### Directions
Which of the lines in the records below hold the string "étude"? Copy every one of them.

Collected data

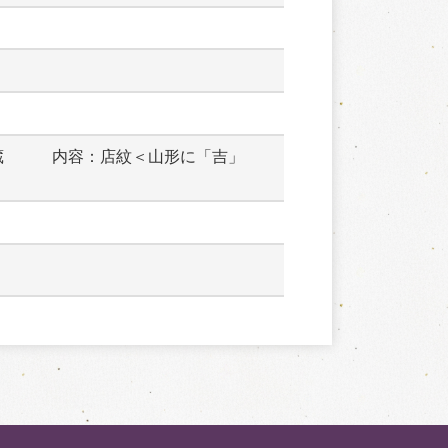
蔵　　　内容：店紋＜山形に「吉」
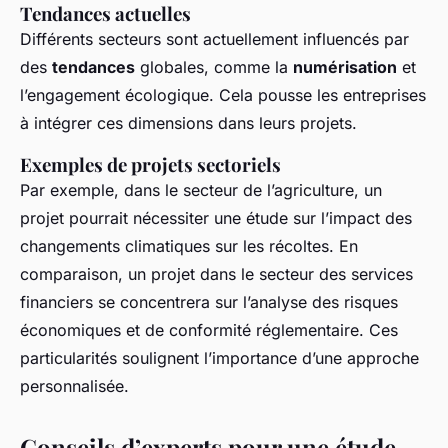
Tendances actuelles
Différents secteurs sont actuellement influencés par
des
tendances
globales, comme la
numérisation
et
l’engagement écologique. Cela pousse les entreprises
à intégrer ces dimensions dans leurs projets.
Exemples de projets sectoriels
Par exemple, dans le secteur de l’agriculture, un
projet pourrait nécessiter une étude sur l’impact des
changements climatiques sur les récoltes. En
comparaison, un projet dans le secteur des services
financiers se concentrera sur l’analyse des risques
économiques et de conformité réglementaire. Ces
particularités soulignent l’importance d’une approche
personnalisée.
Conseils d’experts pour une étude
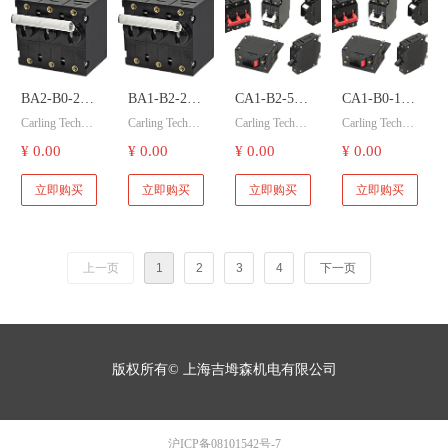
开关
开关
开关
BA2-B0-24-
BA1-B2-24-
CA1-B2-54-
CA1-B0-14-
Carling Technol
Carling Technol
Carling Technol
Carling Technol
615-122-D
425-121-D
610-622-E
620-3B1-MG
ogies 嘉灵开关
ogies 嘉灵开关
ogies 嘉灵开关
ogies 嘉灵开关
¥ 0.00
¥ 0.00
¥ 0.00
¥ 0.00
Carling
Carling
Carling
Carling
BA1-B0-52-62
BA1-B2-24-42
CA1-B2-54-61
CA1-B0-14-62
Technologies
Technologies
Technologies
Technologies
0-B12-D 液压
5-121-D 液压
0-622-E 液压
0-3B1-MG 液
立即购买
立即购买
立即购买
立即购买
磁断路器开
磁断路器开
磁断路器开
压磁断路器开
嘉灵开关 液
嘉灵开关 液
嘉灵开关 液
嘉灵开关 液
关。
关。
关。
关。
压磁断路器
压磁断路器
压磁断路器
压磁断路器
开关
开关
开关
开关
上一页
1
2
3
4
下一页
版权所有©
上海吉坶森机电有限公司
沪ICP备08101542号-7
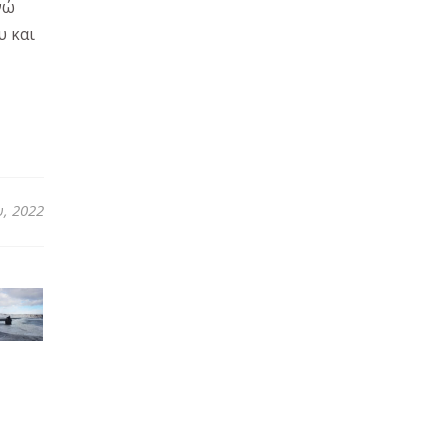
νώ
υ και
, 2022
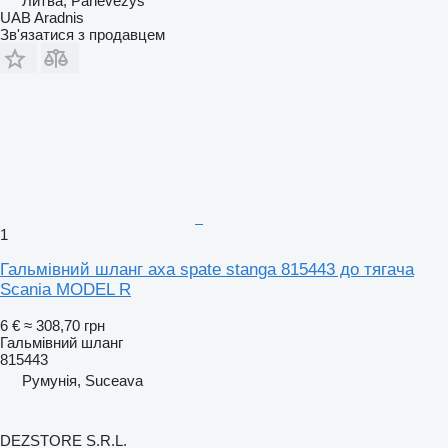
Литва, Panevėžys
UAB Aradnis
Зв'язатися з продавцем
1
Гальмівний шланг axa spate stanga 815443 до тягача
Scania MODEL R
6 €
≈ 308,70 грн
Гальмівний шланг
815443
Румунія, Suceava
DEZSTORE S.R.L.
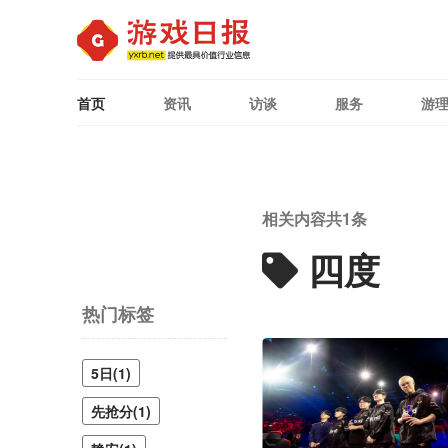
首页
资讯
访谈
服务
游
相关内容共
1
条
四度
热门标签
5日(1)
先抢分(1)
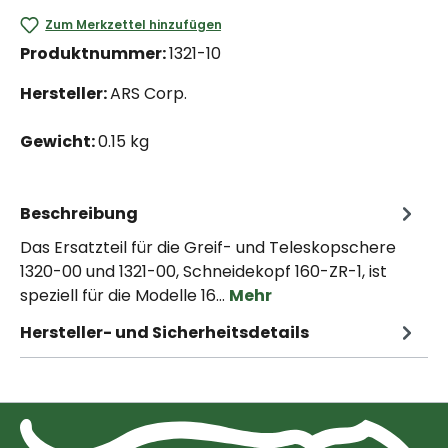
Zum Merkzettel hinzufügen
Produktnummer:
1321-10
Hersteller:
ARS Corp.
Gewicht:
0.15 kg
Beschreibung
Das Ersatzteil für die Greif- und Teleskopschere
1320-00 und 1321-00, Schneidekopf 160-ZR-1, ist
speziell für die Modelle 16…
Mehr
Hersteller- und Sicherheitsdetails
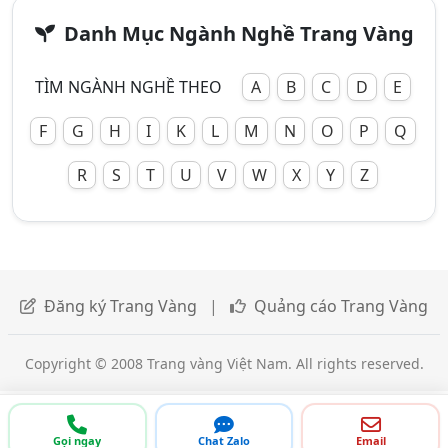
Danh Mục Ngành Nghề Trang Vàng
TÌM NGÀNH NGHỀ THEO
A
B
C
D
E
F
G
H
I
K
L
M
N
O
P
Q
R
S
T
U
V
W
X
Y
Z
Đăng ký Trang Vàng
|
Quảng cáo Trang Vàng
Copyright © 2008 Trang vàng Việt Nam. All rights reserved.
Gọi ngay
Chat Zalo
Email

### Answer to this task
projet pourrait nécessiter une étude sur l’impact des
Conseils d’experts pour une étude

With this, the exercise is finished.